Education and advocacy can make a difference in mental health care and services
Many people don’t give a second thought about the state of mental health services in this country until tragedy strikes – or they or a loved one needs treatment. And while recent media coverage of the Tucson shootings, military personnel with PTSD, and the suicide of a college student may raise public awareness of potential mental health issues, it doesn’t naturally translate to more care or a better understanding of these disorders.
But that’s where nurses come in. No matter the role or the setting, nurses can pursue strategies to help their individual patients and advocate for a comprehensive mental health system, according to psychiatric and mental health nursing specialists.
Nurses already have worked with the American Nurses Association (ANA) to successfully promote two federal laws – the “Mental Health Parity Act,” which expands insurance benefits to cover mental health care under certain plans, and the “Affordable Care Act” (ACA), which includes some mental health-focused provisions as part of greater health system reform.
The American Psychiatric Nurses Association (APNA), an organizational affiliate of ANA, also has heightened its work around one of the biggest barriers to mental health care: stigma, according to APNA President Carole Farley-Toombs, MS, RN, NEA-BC, also the director of Clinical Operations for Acute Psychiatric Services at Strong Memorial Hospital in New York and an ANA member.

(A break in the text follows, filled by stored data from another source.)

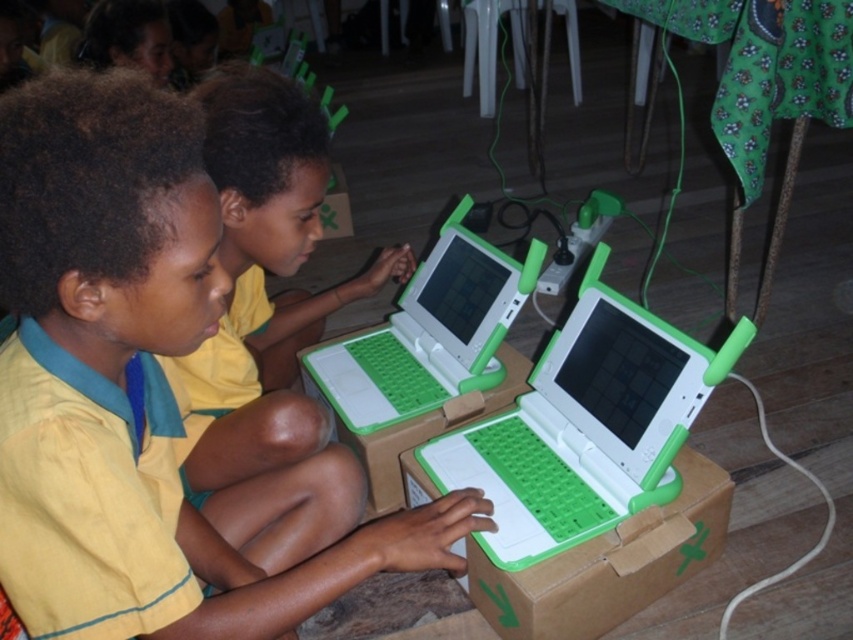 Question: Does yellow fabric shirt at center appear under green plastic laptop at center?

Choices:
 (A) yes
 (B) no

Answer: (A)

Question: Which point is farther to the camera?

Choices:
 (A) white plastic laptop at center
 (B) green cardboard box at center

Answer: (B)

Question: Which of the following is the farthest from the observer?

Choices:
 (A) (421, 404)
 (B) (740, 323)

Answer: (A)

Question: Among these points, which one is nearest to the camera?

Choices:
 (A) (44, 148)
 (B) (440, 232)
 (C) (265, 333)

Answer: (A)

Question: Does yellow fabric shirt at center appear over yellow shirt at center?

Choices:
 (A) yes
 (B) no

Answer: (B)

Question: Does white plastic laptop at center have a larger size compared to green cardboard box at center?

Choices:
 (A) no
 (B) yes

Answer: (B)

“Mental health is a critically important issue for the entire country, and probably the most poorly understood,” Farley-Toombs said.
And that lack of understanding often extends to health care professionals, who are more accustomed to treating conditions in which they can identify an illness-causing organism or can look at an X-ray, said Faye Gary, EdD, RN, FAAN, professor of nursing at Case Western Reserve University and executive program consultant/director of the SAMHSA Minority Fellowship Program at ANA.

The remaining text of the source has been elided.